* **Instructions for the task**: Where a line of the data holds the word "comédien", copy that line.

━━━ Material provided

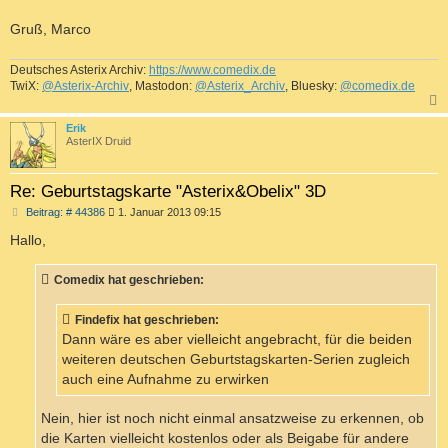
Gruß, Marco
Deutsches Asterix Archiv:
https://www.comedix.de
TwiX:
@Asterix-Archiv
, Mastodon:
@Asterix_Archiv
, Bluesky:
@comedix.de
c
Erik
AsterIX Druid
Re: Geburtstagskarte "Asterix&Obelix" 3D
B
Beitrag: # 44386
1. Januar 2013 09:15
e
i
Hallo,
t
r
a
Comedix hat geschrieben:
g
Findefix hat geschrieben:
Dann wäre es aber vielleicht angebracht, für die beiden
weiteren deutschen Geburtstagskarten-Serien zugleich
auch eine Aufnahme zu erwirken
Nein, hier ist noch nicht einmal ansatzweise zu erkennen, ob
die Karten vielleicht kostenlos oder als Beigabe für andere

━━━━━━
━━━ Material provided

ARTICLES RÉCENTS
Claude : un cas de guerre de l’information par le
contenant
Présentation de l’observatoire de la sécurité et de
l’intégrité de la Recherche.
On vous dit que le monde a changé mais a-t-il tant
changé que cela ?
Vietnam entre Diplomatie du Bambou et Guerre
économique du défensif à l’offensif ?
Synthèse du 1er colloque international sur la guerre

━━━━━━
━━━ Material provided

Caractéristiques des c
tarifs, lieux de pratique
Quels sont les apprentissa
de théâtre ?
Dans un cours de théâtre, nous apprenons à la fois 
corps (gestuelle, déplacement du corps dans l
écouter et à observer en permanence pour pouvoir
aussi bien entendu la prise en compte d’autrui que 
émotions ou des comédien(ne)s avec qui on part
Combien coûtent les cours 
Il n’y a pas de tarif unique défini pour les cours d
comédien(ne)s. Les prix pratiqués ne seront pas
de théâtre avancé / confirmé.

━━━━━━

* **Response below**:
émotions ou des comédien(ne)s avec qui on part
comédien(ne)s. Les prix pratiqués ne seront pas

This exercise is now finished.